According to recent polls, Filmus is 10 points behind the incumbent. But with Macri set to fall short of the 50% required to ensure an outright win, a second round of voting looks likely. Already preparing for this eventuality, Filmus has called on other parties with a similar ideology to unite against Macri in a run-off.
Education and Environment
Filmus is 56 years old. In his early years he studied sociology at the University of Buenos Aires (UBA) and later became a teacher during the last dictatorship. His first government position was in 1989 as director general of education for the City of Buenos Aires, but he resigned to become the director of Facultad Latinoamericana de Ciencias Sociales (FLACSO). Later, in 2000, he became education secretary for the capital while Anibal Ibarra was mayor.
He was appointed minister of education in 2003 by former president Néstor Kirchner. During his time in office he implemented key laws to guarantee teacher salaries, make sex education obligatory, and ensure that pupils receive a minimum 180 class days a year.
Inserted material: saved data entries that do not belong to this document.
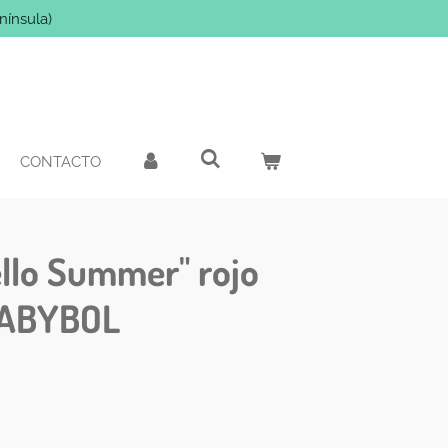
nínsula)
CONTACTO
llo Summer" rojo
 BABYBOL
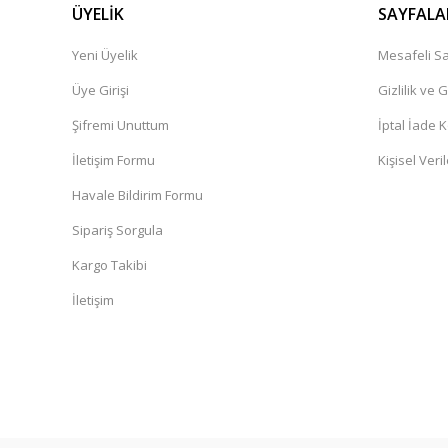
ÜYELİK
SAYFALA
Yeni Üyelik
Mesafeli Sa
Üye Girişi
Gizlilik ve 
Şifremi Unuttum
İptal İade K
İletişim Formu
Kişisel Veril
Havale Bildirim Formu
Sipariş Sorgula
Kargo Takibi
İletişim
In 2007, when he first ran for mayor, he received 40% of the votes in the second round, losing to Macri. A few months later he became candidate for senator representing the City of Buenos Aires and was elected on October of the same year. He remains in this post today.
As a senator he was one of the main proponents of the Glaciers Act, designed to restrict industrial mining around the Andean ice fields. “The right to water is a human right therefore we must claim our right to it,” he said in front of the United Nations, referring to the huge water supplies that the glaciers contain. The law was finally approved in October 2010.
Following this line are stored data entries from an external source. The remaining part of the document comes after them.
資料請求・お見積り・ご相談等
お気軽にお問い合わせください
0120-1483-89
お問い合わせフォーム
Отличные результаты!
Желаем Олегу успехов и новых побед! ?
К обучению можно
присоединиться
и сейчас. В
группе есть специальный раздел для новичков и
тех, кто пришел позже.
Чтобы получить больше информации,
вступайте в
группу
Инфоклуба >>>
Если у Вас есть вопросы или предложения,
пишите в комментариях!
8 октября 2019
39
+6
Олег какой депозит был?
Filmus presided over the Committee of Environment and Sustainable Development and currently presides the Program of Foreign Relations and Cult. He is also vice-president representing Latin America and the Caribbean in the Executive Committee of the United Nations Organization for Education, Science and Culture (UNESCO).
The candidate has asserted that, once in office, the environment will be one of his priorities. Filmus has criticized Macri’s plan of renting bicycles and extending bike lanes. The senator said in December 2010 that public transport systems such as the subway, which can be used by more than a million citizens daily, cannot be replaced by renting bicycles.
“The national Government and the City working together”, is written on one of Filmus’ campaign billboards, alluding to the fact that the current mayor and the president belong to opposing parties, which has stalled development in the city.
Filmus decided not to participate in the debate for candidates organised by the news channel TN, which belongs to Grupo Clarín. The candidate has claimed several times that he is willing to debate anytime, anywhere, and criticised Macri for not accepting a debate beyond the opposition news channel. Unable to reach a compromise, the mayoral candidate debate on TN was cancelled for the first time in 15 years.
Since polls show him in second place, some analysts say that Filmus did not want to take risks, particularly against his main rival for the leftist vote, Pino Solanas. However, Filmus did join a televised debate with Solanas and Ricardo López-Murphy (running for the Partido Autonomista) on the América news channel on Monday night, and will appear tonight alongside nine other mayoral candidates in a public debate at the University of Buenos Aires. Macri rejected both.
Earlier in the year, during the television show Con Voz Propia, Filmus criticised his two main rivals for bowing out of the presidential race and targeting the city: “It worries me that Macri and Pino choose the city of Buenos Aires as a second choice because they cannot compete with Cristina at a national level.”